In-app purchases include anything users can spend their money on while using the application. If you develop a yoga application, you can sell additional sets of exercises, and in the case of an mHealth app, there are options of pre-paying doctor visits or purchasing supplements.
- Certified content
Publishing a certain amount of pay-to-see content is a great way to ensure the profitability of your application. For example, you can provide some free content for medical professionals inside your app and make further content certified; if the free content is useful enough, doctors will be inclined to purchase full access.
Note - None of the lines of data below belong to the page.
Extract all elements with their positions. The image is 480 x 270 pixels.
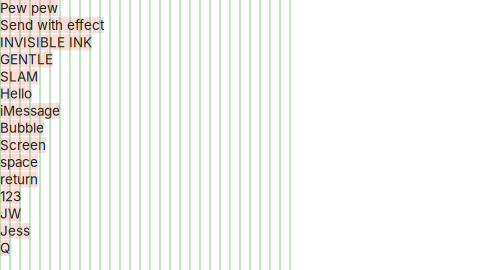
staticText: INVISIBLE INK	[0, 34, 92, 50]
staticText: Q	[0, 240, 10, 256]
staticText: return	[0, 171, 38, 187]
staticText: space	[0, 154, 38, 170]
staticText: GENTLE	[0, 51, 53, 68]
staticText: Hello	[0, 86, 32, 102]
staticText: Bubble	[0, 120, 44, 136]
staticText: Screen	[0, 137, 46, 153]
staticText: iMessage	[0, 103, 60, 119]
staticText: 123	[0, 188, 21, 205]
staticText: Send with effect	[0, 17, 104, 33]
staticText: SLAM	[0, 68, 38, 85]
staticText: Jess	[0, 223, 30, 239]
staticText: JW	[0, 206, 21, 222]
staticText: Pew pew	[0, 0, 58, 16]
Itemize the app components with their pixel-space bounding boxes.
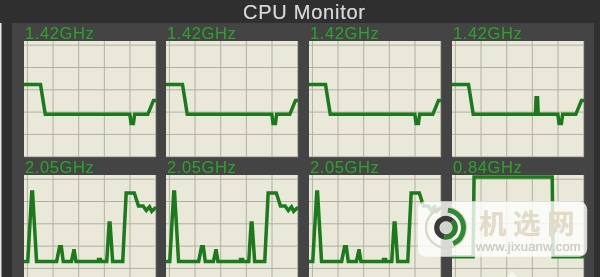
- staticText: 1.42GHz: [167, 24, 237, 42]
- button[interactable]: 2.05GHz: [24, 157, 156, 277]
- button[interactable]: 1.42GHz: [166, 23, 298, 157]
- staticText: 0.84GHz: [453, 158, 523, 176]
- staticText: 1.42GHz: [453, 24, 523, 42]
- staticText: 2.05GHz: [167, 158, 237, 176]
- staticText: 1.42GHz: [25, 24, 95, 42]
- staticText: 2.05GHz: [25, 158, 95, 176]
- button[interactable]: 1.42GHz: [452, 23, 584, 157]
- staticText: 机选网: [479, 202, 581, 242]
- button[interactable]: 0.84GHz: [452, 157, 584, 277]
- staticText: www.jixuanw.com: [476, 239, 581, 254]
- staticText: 1.42GHz: [310, 24, 380, 42]
- button[interactable]: 2.05GHz: [309, 157, 441, 277]
- staticText: 2.05GHz: [310, 158, 380, 176]
- button[interactable]: 1.42GHz: [24, 23, 156, 157]
- button[interactable]: 2.05GHz: [166, 157, 298, 277]
- staticText: CPU Monitor: [243, 1, 366, 23]
- button[interactable]: 1.42GHz: [309, 23, 441, 157]
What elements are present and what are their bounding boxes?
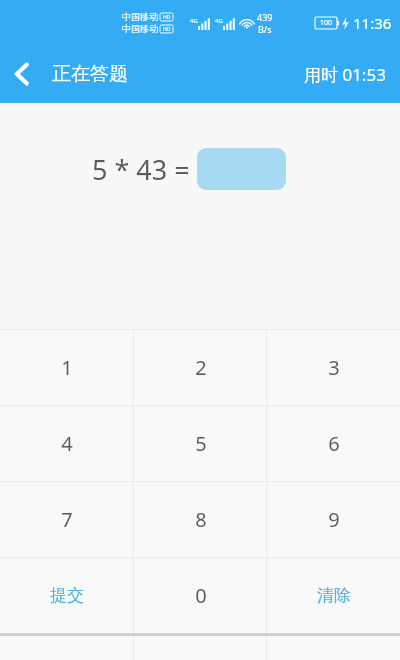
staticText: 0 [195, 582, 207, 609]
staticText: 用时 01:53 [304, 63, 386, 86]
staticText: 中国移动 [122, 11, 158, 22]
staticText: 11:36 [353, 13, 392, 33]
staticText: B/s [258, 23, 272, 35]
staticText: 1 [61, 354, 73, 381]
button[interactable]: 1 [0, 330, 134, 405]
staticText: 4 [61, 430, 73, 457]
staticText: 正在答题 [52, 62, 128, 86]
staticText: 100 [320, 18, 333, 28]
staticText: 7 [61, 506, 73, 533]
button[interactable]: 5 [134, 406, 267, 481]
staticText: 8 [195, 506, 207, 533]
staticText: HD [163, 26, 171, 33]
button[interactable]: 0 [134, 558, 267, 633]
staticText: 4G [190, 17, 198, 25]
button[interactable]: 2 [134, 330, 267, 405]
button[interactable]: 4 [0, 406, 134, 481]
staticText: 6 [328, 430, 340, 457]
staticText: 提交 [50, 585, 84, 606]
staticText: 4G [215, 17, 223, 25]
button[interactable]: 9 [267, 482, 400, 557]
button[interactable] [197, 148, 286, 190]
button[interactable]: 提交 [0, 558, 134, 633]
staticText: 清除 [317, 585, 351, 606]
staticText: 5 [195, 430, 207, 457]
staticText: 5 * 43 = [92, 151, 197, 188]
button[interactable]: Back [0, 54, 42, 94]
button[interactable]: 清除 [267, 558, 400, 633]
staticText: 3 [328, 354, 340, 381]
staticText: 9 [328, 506, 340, 533]
staticText: HD [163, 14, 171, 21]
button[interactable]: 6 [267, 406, 400, 481]
staticText: 439 [257, 11, 273, 23]
staticText: 中国移动 [122, 23, 158, 34]
button[interactable]: 3 [267, 330, 400, 405]
button[interactable]: 7 [0, 482, 134, 557]
staticText: 2 [195, 354, 207, 381]
button[interactable]: 8 [134, 482, 267, 557]
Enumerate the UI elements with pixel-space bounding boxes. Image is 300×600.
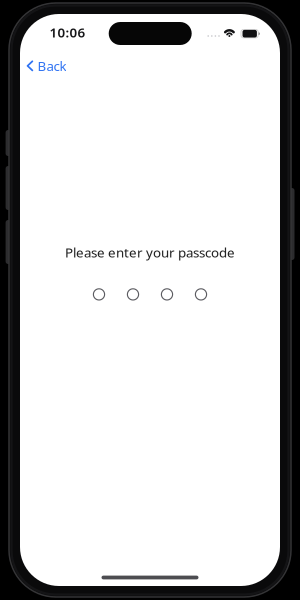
staticText: Please enter your passcode [65, 244, 235, 261]
staticText: Back [37, 57, 66, 75]
staticText: 10:06 [50, 24, 86, 41]
button[interactable]: Back [20, 51, 71, 81]
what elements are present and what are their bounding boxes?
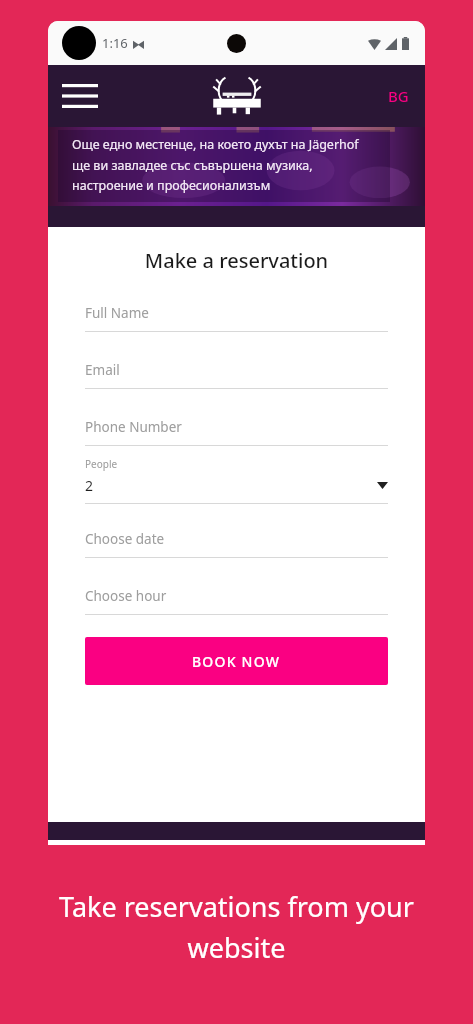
staticText: BOOK NOW (192, 652, 281, 671)
staticText: Email (85, 361, 120, 379)
button[interactable]: Choose date (85, 530, 388, 558)
button[interactable]: People (85, 457, 388, 504)
button[interactable]: BOOK NOW (85, 637, 388, 685)
staticText: Make a reservation (85, 247, 388, 274)
staticText: Choose date (85, 530, 165, 548)
button[interactable]: Full Name (85, 304, 388, 332)
staticText: Още едно местенце, на което духът на Jäg… (72, 136, 359, 193)
staticText: 2 (85, 476, 94, 495)
button[interactable]: BG (388, 86, 409, 106)
button[interactable]: Open menu (58, 74, 102, 118)
staticText: Choose hour (85, 587, 167, 605)
button[interactable]: Choose hour (85, 587, 388, 615)
staticText: 1:16 (102, 34, 128, 52)
staticText: Phone Number (85, 418, 182, 436)
staticText: Full Name (85, 304, 149, 322)
staticText: BG (388, 86, 409, 106)
staticText: Take reservations from your website (14, 888, 459, 966)
button[interactable]: Jagerhof logo (201, 75, 273, 119)
button[interactable]: Email (85, 361, 388, 389)
button[interactable]: Phone Number (85, 418, 388, 446)
staticText: People (85, 457, 118, 471)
The freemium model is based on offering two versions of your application: a free version with basic functionality and a premium version, full of additional powerful features. The idea behind this model is that your users will be able to try your application for free, and pay for its full potential if they like it.
- Pinpoint advertising
Advertising as a whole in healthcare apps should be treated with extreme care. People tend to get frustrated by advertising, especially when it comes to such delicate matters as healthcare. However, you can still include advertisements in your app, but they would be much more efficient if you tailor them to your customer’s experience.
Let’s assume that a patient just had an online consultation with a doctor and got some pill prescriptions as a result; it would be great if your advertisement system could instantly send them a message with the location of the nearest pharmacy (that you have a contract with) along with a discount coupon. Two birds with one stone.
Final thoughts on the matter
The attempt to develop a healthcare app should be treated with utmost precision, especially if you’re planning on creating a medical health solution. This should not discourage you, though — the market is booming, and users are always enthusiastic about each new solution to the ever-expanding field of healthcare issues.
We hope that our article will help you get your future app to be as profitable as possible.